On Wed, May 15, 2013 at 12:05:01PM +0530, Charles wrote:> Given a directory tree like ...
>
> /foo
> |
> +-- A
> |
> +-- B
> |
> +-- C
>
> ... what is the best way to index A and C into a single Xapian database?
I guess you mean "A and B" (or "C" not "B"
below)...
> AFAIK the alternatives are:
>
> omindex --db /my_db --no-delete /foo /foo/A
> omindex --db /my_db --no-delete /foo /foo/B
I think it is better to use --url (though I find the subsite stuff
confusing, so I may be misunderstanding the plan behind it):
omindex --db /my_db --no-delete --url /foo/A /foo/A
omindex --db /my_db --no-delete --url /foo/B /foo/B
> or
>
> omindex --db /my_A_db /foo /foo/A
> omindex --db /my_B_db /foo /foo/B
> xapian-compact /my_A_db /my_B_db /my_db
Another approach is to "fake up" the tree you want to index with
symlinks and then index that - e.g.:
mkdir foo-to-index
ln -s /foo/A /foo/B foo-to-index
omindex --db /my_db --follow --url /foo foo-to-index
If you have symlinks in the tree you don't want to follow, then bind
mounts are another option (at least on Linux if you have root access).

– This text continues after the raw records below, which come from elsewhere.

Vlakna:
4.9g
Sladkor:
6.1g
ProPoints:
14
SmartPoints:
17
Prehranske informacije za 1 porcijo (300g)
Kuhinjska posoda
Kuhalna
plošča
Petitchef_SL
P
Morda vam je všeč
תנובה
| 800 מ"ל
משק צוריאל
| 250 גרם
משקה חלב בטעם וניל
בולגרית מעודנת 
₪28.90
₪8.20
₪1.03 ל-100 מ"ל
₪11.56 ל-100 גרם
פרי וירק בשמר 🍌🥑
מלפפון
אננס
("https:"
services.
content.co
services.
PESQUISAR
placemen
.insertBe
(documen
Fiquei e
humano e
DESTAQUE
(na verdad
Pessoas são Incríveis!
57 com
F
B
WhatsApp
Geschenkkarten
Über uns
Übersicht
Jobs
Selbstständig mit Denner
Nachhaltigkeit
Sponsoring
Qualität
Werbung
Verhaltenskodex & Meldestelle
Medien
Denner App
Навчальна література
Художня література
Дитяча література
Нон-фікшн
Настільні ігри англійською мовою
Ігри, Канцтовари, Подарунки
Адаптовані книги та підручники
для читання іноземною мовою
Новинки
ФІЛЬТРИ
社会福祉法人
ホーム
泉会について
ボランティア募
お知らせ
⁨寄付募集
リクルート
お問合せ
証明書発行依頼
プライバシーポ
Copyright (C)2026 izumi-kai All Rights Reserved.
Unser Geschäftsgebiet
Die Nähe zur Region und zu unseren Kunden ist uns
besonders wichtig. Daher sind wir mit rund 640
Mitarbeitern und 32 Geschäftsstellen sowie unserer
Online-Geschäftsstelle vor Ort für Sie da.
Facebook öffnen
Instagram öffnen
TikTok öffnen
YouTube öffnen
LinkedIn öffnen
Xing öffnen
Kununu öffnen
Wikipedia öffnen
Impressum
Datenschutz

You can also just search the databases together. If you pass multiple
DB parameters to omega, it'll search them together. You can also pass
DB parameters with a '/' in, which are split at the '/' into
multiple
DB names to search.
> The first alternative does not delete files deleted from the file system
> from the database. Is there any way around this except by emptying the
> database and starting over?
Not as things are. I think the "subsite" feature really needs
overhauling - this '--no-delete' restriction means it's pretty much
useless if you ever delete documents.
If you use the --url variant above, then each document is indexed by
either term P/foo/A or term P/foo/B, so these terms can be used to limit
the deletion of documents we didn't see in this run to exactly those
which we should consider deleting. Annoyingly that doesn't quite work
in general though - if the --url setting contains a hostname, it's split
off so if you index http://blog.example.org/ and
http://shop.example.org/ then they'd both have P/ (and also
Hblog.example.org or Hshop.example.org). We could run a query to find
the documents to delete, but that's significantly more costly that just
iterating all documents or a single term.
Are people using the current subsites or other multiple run tricks with
--no-delete?
If so, are you using the P terms as they currently are? Is there
anything we should try to make sure still works (or at least is still
possible to achieve in a different way)?
If not, what prevents you from using them?